Nine Dutch hospitals join forces to centralise prostate cancer operations

Photo: Depositphotos.com
Photo: Depositphotos.com

Nine Dutch hospitals are joining forces to improve the surgical treatment of prostate cancer, in an effort to boost expertise and reduce the risk of side effects.

All surgery to remove prostates will now be carried out at the Antoni van Leeuwenhoek hospital in Amsterdam with diagnosis and follow-up care taking place in their own hospitals.

Amsterdam’s VUmc/AMC hospital combine, the Noordwest hospital group and the Rode Kruis hospital are among the hospitals which have signed up for the deal.

The new strategy means that surgeons at the Antoni van Leeuwenhoek hospital will carry out some 750 operations a year by 2020 – around 25% of the annual total in the Netherlands. Currently the hospital carries out around 300 prostate removals.

Side effects

Earlier this year, a study published by the Dutch medical journal Nederlands Tijschrift voor de Geneeskunde showed that a quarter of all men who have to have their prostate removed because of cancer end up suffering from permanent incontinence,

However, the chance of this happening in hospitals that perform the operation on over a hundred patients a year is 30% lower than in hospitals with doctors who have less experience of this type of surgery.
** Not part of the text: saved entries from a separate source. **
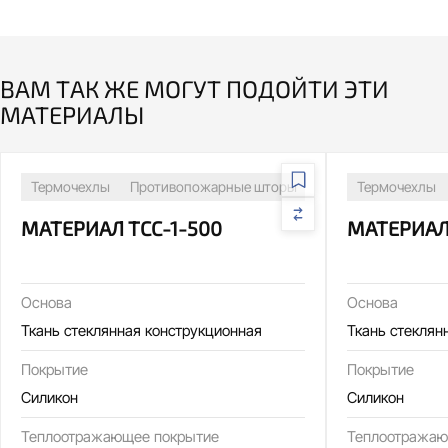
ВАМ ТАК ЖЕ МОГУТ ПОДОЙТИ ЭТИ
МАТЕРИАЛЫ
Термочехлы
Противопожарные шторы
Сварочные посты
Термочехлы
МАТЕРИАЛ ТСС-1-500
МАТЕРИАЛ
Основа
Основа
Ткань стеклянная конструкционная
Ткань стеклян
Покрытие
Покрытие
Силикон
Силикон
Теплоотражающее покрытие
Теплоотражаю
The Dutch urologists association NVU now recommends hospitals should carry out a minimum of a hundred prostate operations a year.

Some 10,000 men are identified with prostate cancer in the Netherlands every year and around 2,500 die from the disease. European research led by Erasmus University in Rotterdam shows a two-yearly prostate cancer test for men aged 55 to 59 would save 300 lives a year.